Raccontati senza indulgere nella retorica, come esseri umani, con pregi e difetti. Le difficoltà non fanno diventare eroi e, a maggior ragione, non ti segnano per sempre in negativo.
L’autrice, però, come hanno sottolineato entrambi i presentatori, non è semplice voce narrante e non rinuncia al proprio spazio. Lo fa scegliendo, all’inizio di ogni storia, una frase (pronunciata da esponenti sia religiosi che laici) che aiuta a capire, a riflettere.
Citazioni che riguardano il senso dell’esistenza, la necessità del dialogo, l’importanza di “non giudicare”. Ne ricordiamo, in particolare due.
La prima (la fonte è il Deuteronomio) sottolinea il diritto a ricevere una giusta mercede per il lavoro svolto. Esattamente all’opposto di quanto succede nella stragrande maggioranza dei casi, in cui si assiste ad uno sfruttamento feroce che nega la dignità dei lavoratori. Il che, secondo la Paladino, ci fa vedere con sguardo particolarmente critico tutti quei datori di lavoro che sfruttano sino all’inverosimile, la fragilità altrui.

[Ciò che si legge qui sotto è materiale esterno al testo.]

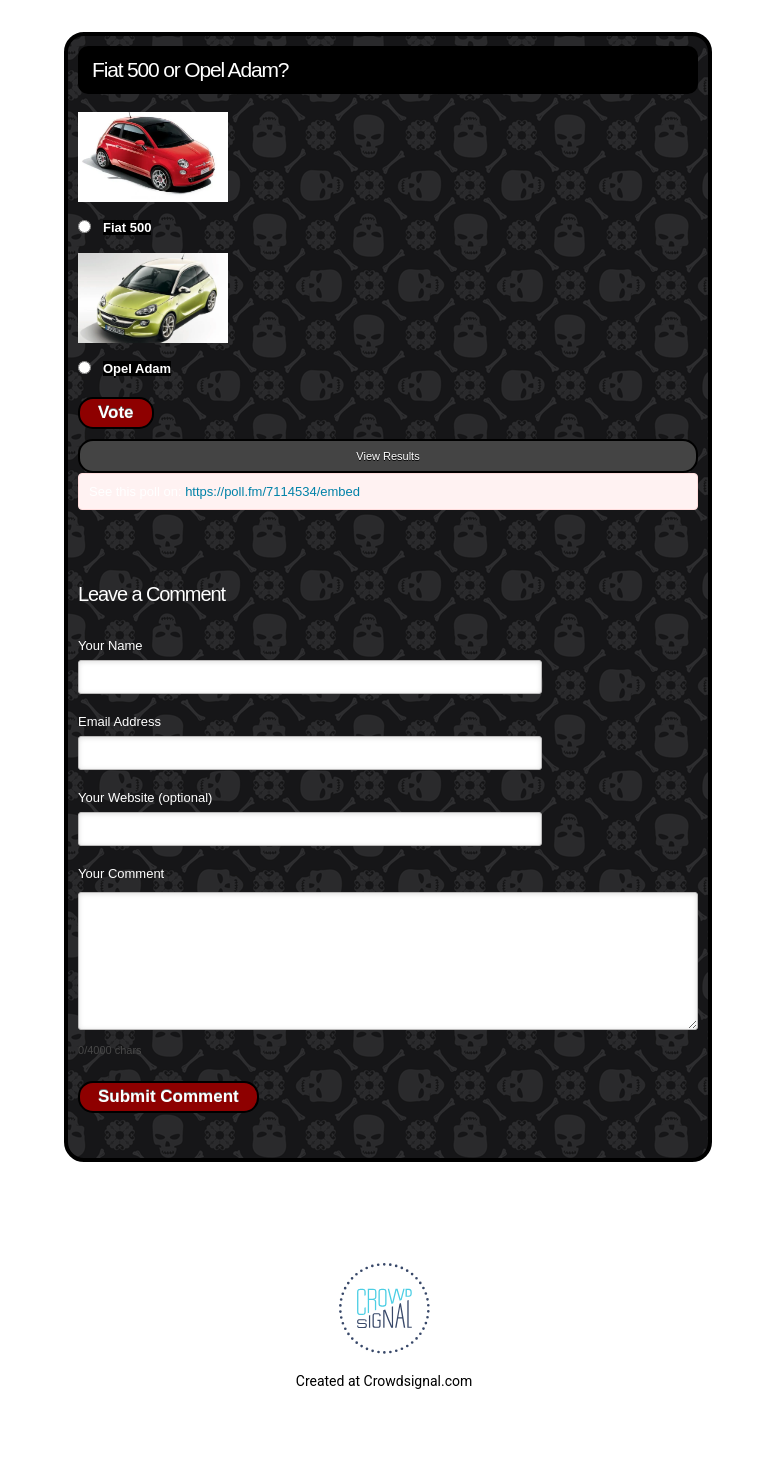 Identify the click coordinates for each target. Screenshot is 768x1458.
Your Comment (121, 873)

La seconda (Dom Helder Camara, arcivescovo brasiliano), invita a non chiudere gli occhi, a interrogarsi (una volta si sarebbe detto sul contesto) grazie a una domanda diretta e semplice “Perché se dò il pane ai poveri, tutti mi chiamano santo, ma se dimostro perché i poveri non hanno pane, mi chiamano comunista e sovversivo”?
Durante la serata, Ludovica Calabrese, allieva del Teatro Stabile di Catania, ha letto due delle storie presenti nel libro, protagoniste una donna siciliana e una donna moldava. Ad accomunarle la necessità di trovare risposte non solo rispetto alle difficoltà materiali, ma, anche, l’esigenza di “essere viste”.
Perché, come ha concluso Nunziatella Cavalieri, “noi vediamo poco gli altri, dovremmo sapere di più”.